既存の重突撃銃での効果が低いと判断され、さらに数の優位を生かしてくるゴブリンに対して有効な武器はないかという要望に基づいて試作された。
これはアフリカ戦線においてMS「ゴブリン」を擁する連合軍との大規模な戦闘を経験したバルドフェルド隊からの要望であった。
パルドフェルド隊からの要望もあるが、実際にはパルドフェルド個人の持つルートで依頼されたと言ってもよい。
報告を上げても握り潰されるという確信が、依頼を行ったパルドフェルドにあったかどうかは定かではないが、その研究・開発・試験配備が大規模でなかったことから察するに、内密に試験導入された可能性が高い。
性能としては対MS戦闘に投入することを前提としている。
連合のMSを確実に撃破するために試作された対艦徹甲弾を採用。
改良された炸薬と長いバレルを採用することによる射程と威力の強化と合わせることで、重装甲にしたMSが相手になっても数発で擱座乃至撃破に至らしめることができると期待された。
また、専用の三脚や二脚の追加を行うことで対地攻撃だけでなく限定的ではあるが対空射撃にも転用可能であった。
しかし、当然欠点もあった。
まず消費される銃弾がMSが一機で抱えるには多すぎるという点である。これ自体でも相当な重さがあり、スムーズな運用には最低でも2機のMS(ガンナー 給弾役)が必須となることである。

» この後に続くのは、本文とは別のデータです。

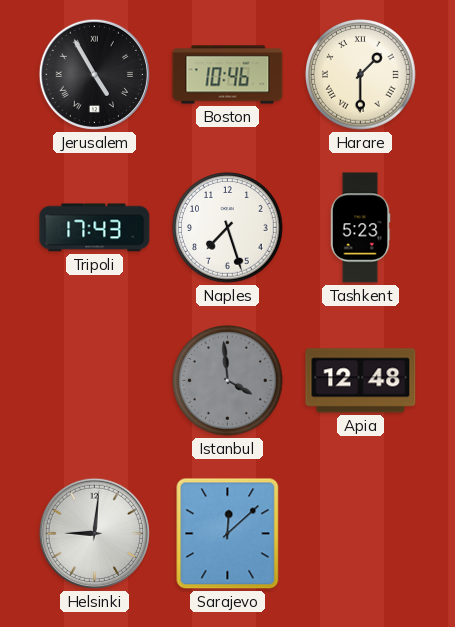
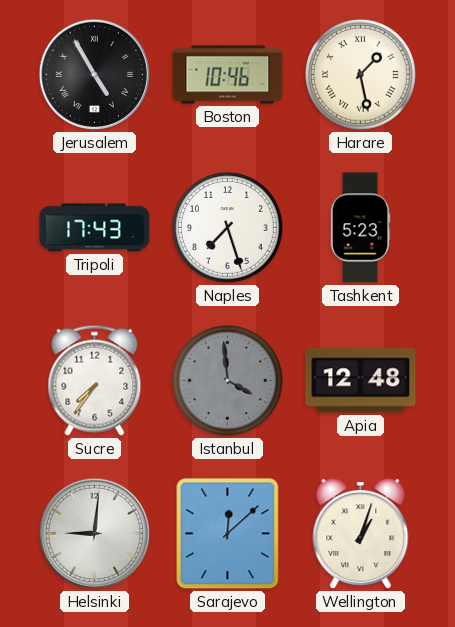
Harare: 1:30 -> 1:28
Sucre: none -> 7:36
Wellington: none -> 1:03
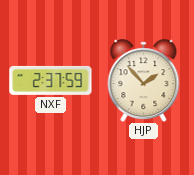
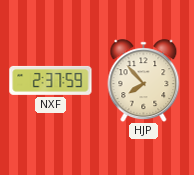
HJP: 1:53 -> 7:53
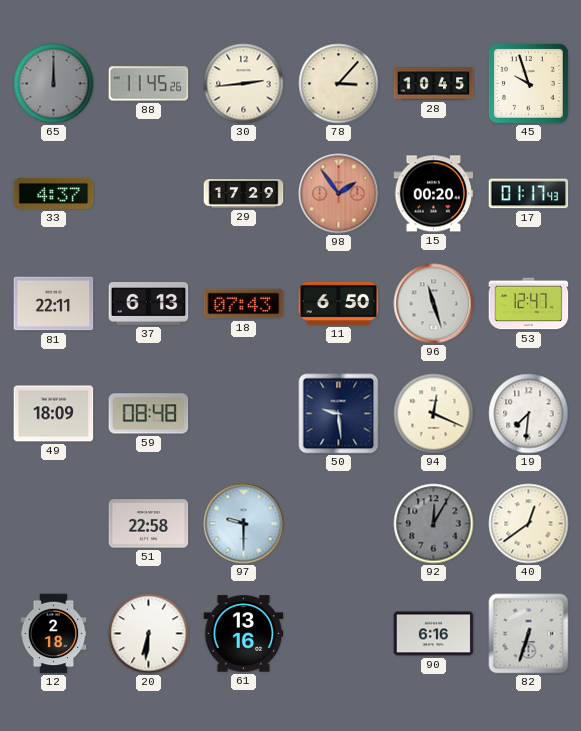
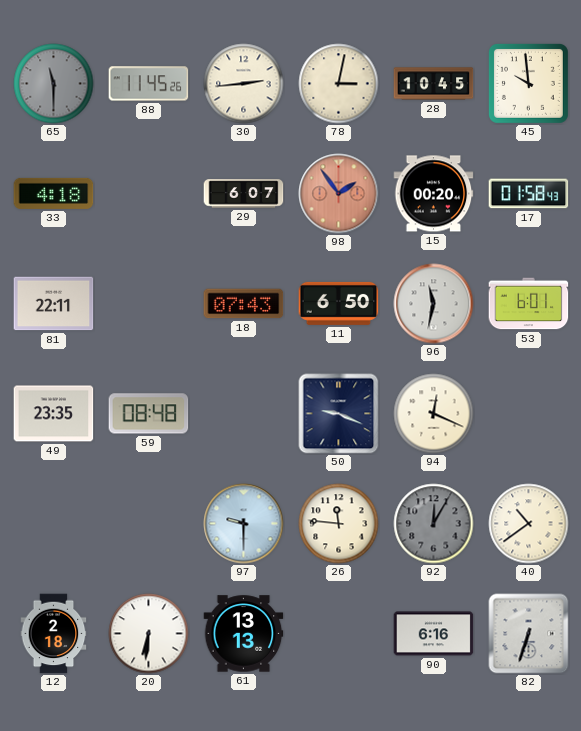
65: 12:00 -> 11:30
78: 3:07 -> 3:02
45: 9:57 -> 9:59
33: 4:37 -> 4:18
29: 17:29 -> 6:07
17: 01:17 -> 01:58
37: 6:13 -> none
96: 11:27 -> 11:32
53: 12:47 -> 6:01
49: 18:09 -> 23:35
50: 9:29 -> 9:19
19: 7:31 -> none
51: 22:58 -> none
26: none -> 11:46
40: 12:39 -> 10:39
61: 13:16 -> 13:13
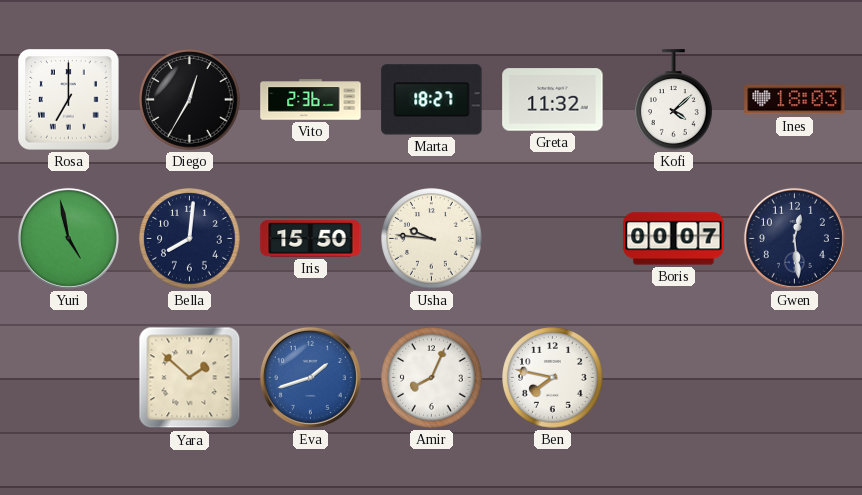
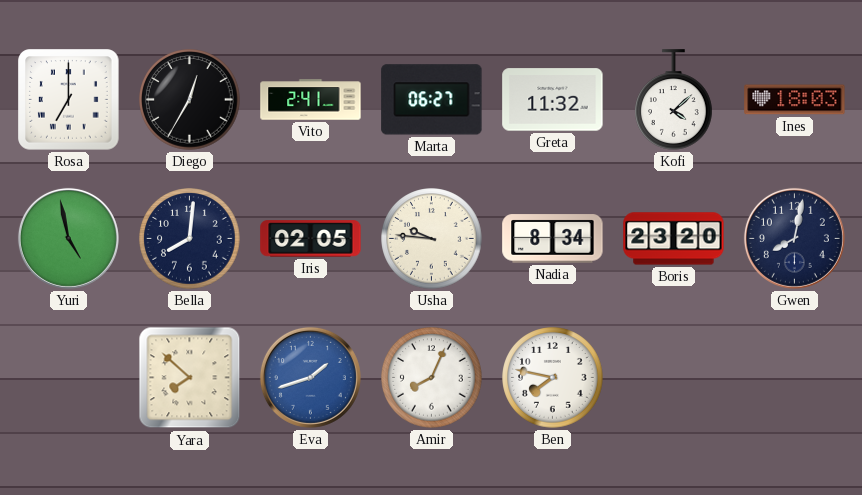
Vito: 2:36 -> 2:41
Marta: 18:27 -> 06:27
Iris: 15:50 -> 02:05
Nadia: none -> 8:34
Boris: 00:07 -> 23:20
Gwen: 12:29 -> 8:02
Yara: 1:52 -> 7:52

また航空機用の対地ガトリングなどと同様に電気回転による給弾が行われる方式を採用しているために実弾兵器ながらもバッテリーを必要とする点も大きくマイナスとなった。そもそも銃弾と本体を運ぶだけでもMSの運動量の増加は非常に大きくなっているので、下手を打つとバッテリーが干上がって使えなくなるという可能性がある。
また、空冷式では間に合わない銃身の過熱を解決する手段としてガス冷却と水冷式が検討されていたのであるが、これもまた運搬物品の増加とそれに伴う運動量の増加を招くこととなった。総合的に見ても、威力は十分すぎるが、必要となる位置に運搬することがとても難しく足かせが余りにも多かったのである。
これの解決についてはバルドフェルド隊でも知恵が絞られたのであるが、対空戦闘や支援砲撃を担当するザウートに乗せるか、機動戦闘を担当するバクゥに搭載するという案しか考案できず、根本的な解決とはならなかった。
アフリカ反抗作戦時には苦肉の策として76mm重突撃銃との共通弾薬へと切り替えたモデルが投入されたが撤退時に放棄された。
その後も南アフリカ戦線とオーブ戦で予備パーツをくみ上げた本銃が使用されたが、こちらも放棄されたとされる。
〇MA-MV02 ビームクロー内蔵型シールド
ザフトが既存MSへのビーム兵器の配備を行うために少数生産したビーム兵器の一種。
ドレッドノートやプロヴィデンスなどに搭載される攻防一体の複合型兵装のプロトタイプである。
こちらはビームクローのテストも兼ねており、地上圏でも安定運用できる格闘ビーム兵器の開発に役立てられた。
配備そのものはゲイツのロールアウトに先駆けて行われていたが、やはり不具合やトラブルが頻発した。
とはいえ、ビーム兵器に関する貴重なフィードバックをもたらしたことは確かである。
842: 弥次郎 :2017/11/05(日) 17:39:24
〇MMI-XD120 試作105mm重突撃機銃
大洋連合及びユーラシア連邦が運用していたMS用の銃火器、所謂ザクマシンガンを元にザフトが試作したアサルトライフル。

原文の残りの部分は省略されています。